Review by David Cirone
Budo Grape’s latest release Amsterdam delivers the journey promised by its album art, sending the band off in a new direction while retaining all the elements that have made the Nagoya-based new wave band so durable and enjoyable over the years.
From the mysterious whispers of the ambient title track, Amsterdam reveals a smoother, more confident version of the band than I’ve seen before, and that’s saying something when you take into account their multiple albums and overseas appearances. Vocalist Quminco’s performance is sultry and controlled, and she’s showing the more mature, womanly side of her range without losing her trademark spunk. “Wasurarenai no” reveals a lot of confidence, on “Raincoat de Tsuki Susume” she gets playful, and on “The End”, she’s more than a little mischievous.

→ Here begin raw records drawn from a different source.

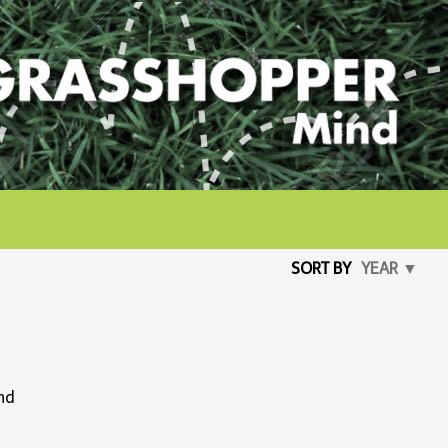
SORT BY
YEAR ▼
ind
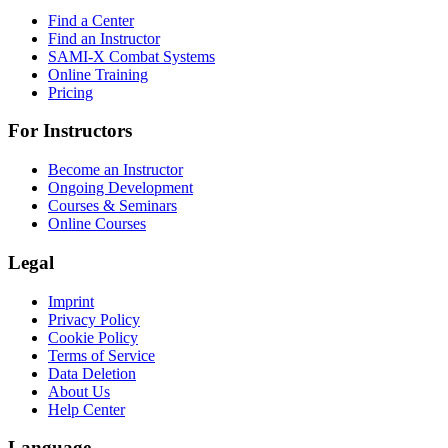
Find a Center
Find an Instructor
SAMI-X Combat Systems
Online Training
Pricing
For Instructors
Become an Instructor
Ongoing Development
Courses & Seminars
Online Courses
Legal
Imprint
Privacy Policy
Cookie Policy
Terms of Service
Data Deletion
About Us
Help Center
Language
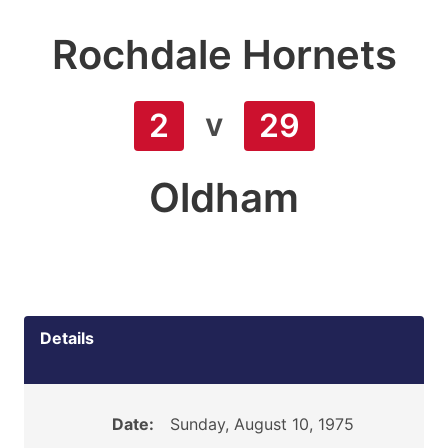
Rochdale Hornets
v
2
29
Oldham
Details
Date:
Sunday, August 10, 1975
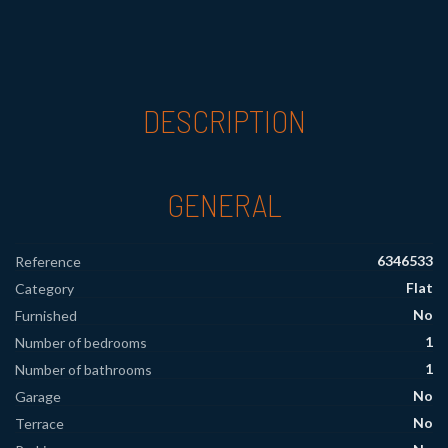
DESCRIPTION
GENERAL
6346533
Reference
Flat
Category
No
Furnished
1
Number of bedrooms
1
Number of bathrooms
No
Garage
No
Terrace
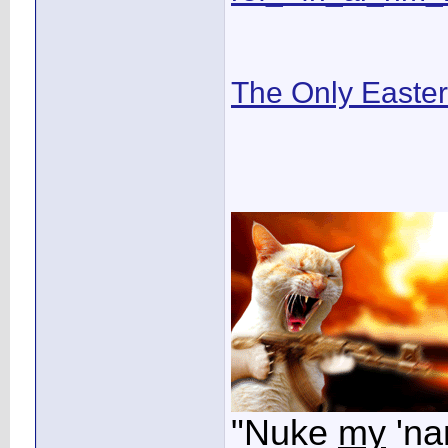
The Only Easte
"Nuke
my
'na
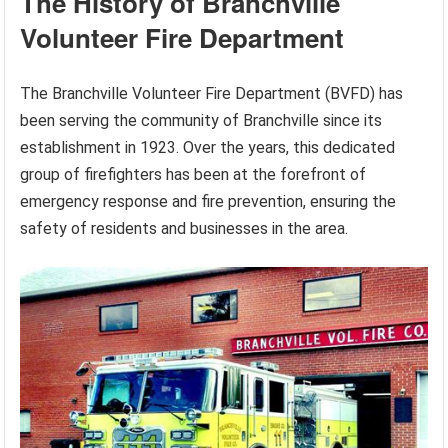
The History of Branchville
Volunteer Fire Department
The Branchville Volunteer Fire Department (BVFD) has
been serving the community of Branchville since its
establishment in 1923. Over the years, this dedicated
group of firefighters has been at the forefront of
emergency response and fire prevention, ensuring the
safety of residents and businesses in the area.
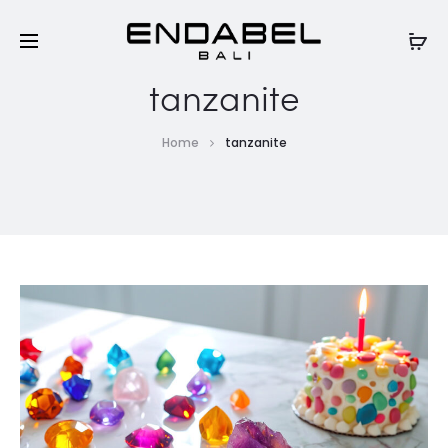
tanzanite
Home
tanzanite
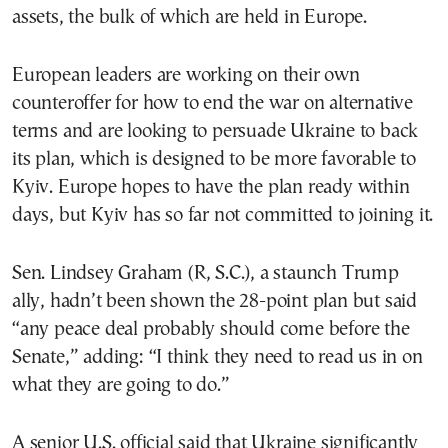
assets, the bulk of which are held in Europe.
European leaders are working on their own
counteroffer for how to end the war on alternative
terms and are looking to persuade Ukraine to back
its plan, which is designed to be more favorable to
Kyiv. Europe hopes to have the plan ready within
days, but Kyiv has so far not committed to joining it.
Sen. Lindsey Graham (R, S.C.), a staunch Trump
ally, hadn’t been shown the 28-point plan but said
“any peace deal probably should come before the
Senate,” adding: “I think they need to read us in on
what they are going to do.”
A senior U.S. official said that Ukraine significantly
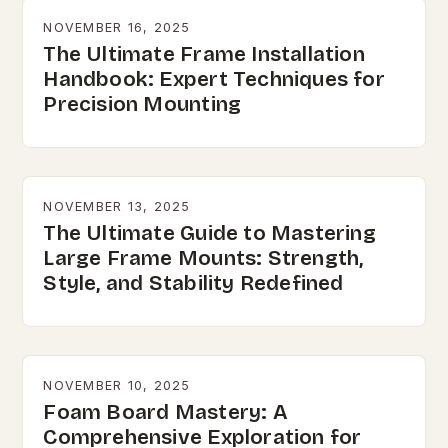
NOVEMBER 16, 2025
The Ultimate Frame Installation
Handbook: Expert Techniques for
Precision Mounting
NOVEMBER 13, 2025
The Ultimate Guide to Mastering
Large Frame Mounts: Strength,
Style, and Stability Redefined
NOVEMBER 10, 2025
Foam Board Mastery: A
Comprehensive Exploration for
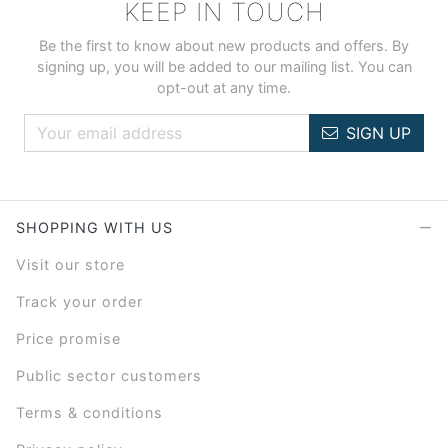
KEEP IN TOUCH
Be the first to know about new products and offers. By
signing up, you will be added to our mailing list. You can
opt-out at any time.
SIGN UP
SHOPPING WITH US
Visit our store
Track your order
Price promise
Public sector customers
Terms & conditions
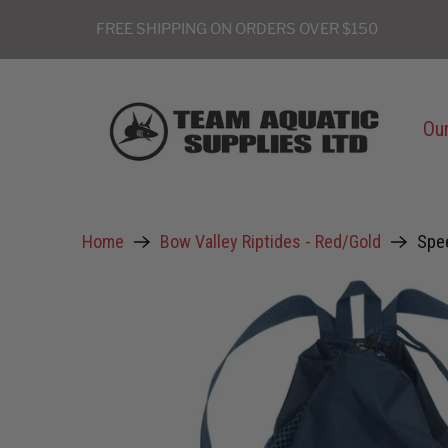
FREE SHIPPING ON ORDERS OVER $150
Our
Home
Bow Valley Riptides - Red/Gold
Spe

Guitarist and band leader Nagai is on fire with “Nomiso Juutaichuu”, taking over the vocal spot while laying down a really slick guitar riff that’s equal parts surf-rock and garage-punk. The acoustic guitar version of “Kare no Namae” (from their previous album) is a pleasure.
Keyboardist Naho comes into her own with Amsterdam. With her introduction in 2012’s Kare no Namae… it sounded like she was still finding her own voice within the tight-knit band after replacing longtime keyboardist Midori. Keyboards have always played an important part of Budo Grape’s chemistry as the dedicated counterpoint to Quminco’s vocal style. On tracks like “Kieta Purin” and “Hatatatta”, Naho drops in light synth touches and takes a minimalist approach that fits precisely where it’s needed. She gets to cut loose later in the album on “Soko ni iru no wa dare?”
Rhythm section Matsui on bass and Taichi on drums are giving a master class on tight and smooth from beginning to end on Amsterdam, and they deliver groove after groove on every song.